The improvement in feed efficiency resulting from ionophores decreased from 8.1% to 3.5% over the past 50 years, but this is not necessarily due to resistance. Rather, it is a consequence of enhanced management, nutrition, and health of feedlot cattle.

Ionophores are tools, and they are to be used as such. Farmers need to take their vision into account when considering the benefits of the different ionophores. They help adjust the microbial population of the rumen, thus modifying metabolism and reducing wastage. When used carefully, they will have a direct influence on feedlot efficiency and cattle performance.

 

References

Ensley, Steve. 2020. Ionophore Use and Toxicosis in Cattle. The Veterinary Clinics of North America. Food Animal Practice 36 (3): 641–52. doi:10.1016/j.cvfa.2020.07.001.

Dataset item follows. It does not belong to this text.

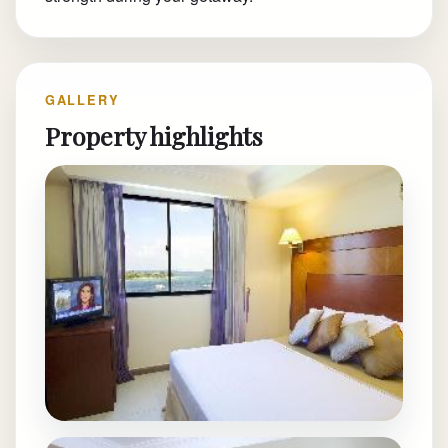
GALLERY
Property highlights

Rodrigo da Silva Marques, and Reinaldo Fernandes Cooke. 2021. Effects of Ionophores on Ruminal Function of Beef Cattle 11 (2871): 2871–71. doi:10.3390/ani11102871.

Russell, J.B. and Strobel, H., 1989. Effect of ionophores on ruminal fermentation. Applied and environmental microbiology, 55(1), pp.1-6. doi:10.1128/aem.55.1.1-6.1989.

Thompson, A J, Z K F Smith, M J Corbin, L B Harper, and B J Johnson. 2016. Ionophore Strategy Affects Growth Performance and Carcass Characteristics in Feedlot Steers. Journal of Animal Science 94 (12): 5341–49. doi:10.2527/jas.2016-0841.